Seems like I’m already sticking to one new year’s resolution: discovering more great new music! I bought the CD in 2010 (namely on Friday) but didn’t have chance to listen to it until yesterday. So really it counts as a new discovery in 2011.

I bought this CD based merely on the description that hung next to it in the record store where I usually buy my CDs. The description said something like: a fusion of Sufjan Stevens and Andrew Bird. It couldn’t have been more right. The album is a very quiet album filled with folk-based piano-driven songs. It cobbles along like a stream in a forest on a murky afternoon. That’s what this album reminds me off.

The opening track Sideline immediately sets the mood as it starts gives a good introduction of Broderick’s voice as it is mostly just vocals for the majority of the song. Broderick’s voice has the right balance between tragedy and smoothness that perfectly fit the song. The tone set by the opening track is continued in the rest of this amazing album. Track 2 called Human Eyeballs on Toast, despite its weird title, sounds rather upbeat and has the same light and cheerful accompaniment of a piano as Sideline.  My favorite track must be track 3: Guilt’s Tune. With a quiet guitar in the background and Broderick’s minor featured quiet singing/ talking, this song is just pure perfection.
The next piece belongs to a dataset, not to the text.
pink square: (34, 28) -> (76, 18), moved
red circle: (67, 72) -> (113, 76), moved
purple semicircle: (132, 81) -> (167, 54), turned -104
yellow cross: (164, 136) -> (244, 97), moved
Overall, the songs sound simple, perhaps a little too simple. Yet that is the power of this album: the simplicity is what draws you in and keeps you listening. Tracks 4 & 6 are piano instrumentals and the final track Hello to Nils has some more guitar going on, as well as some more singing. Definitely not a very standard album, or your every day pop song, but it is just the right decor for these cold dark days.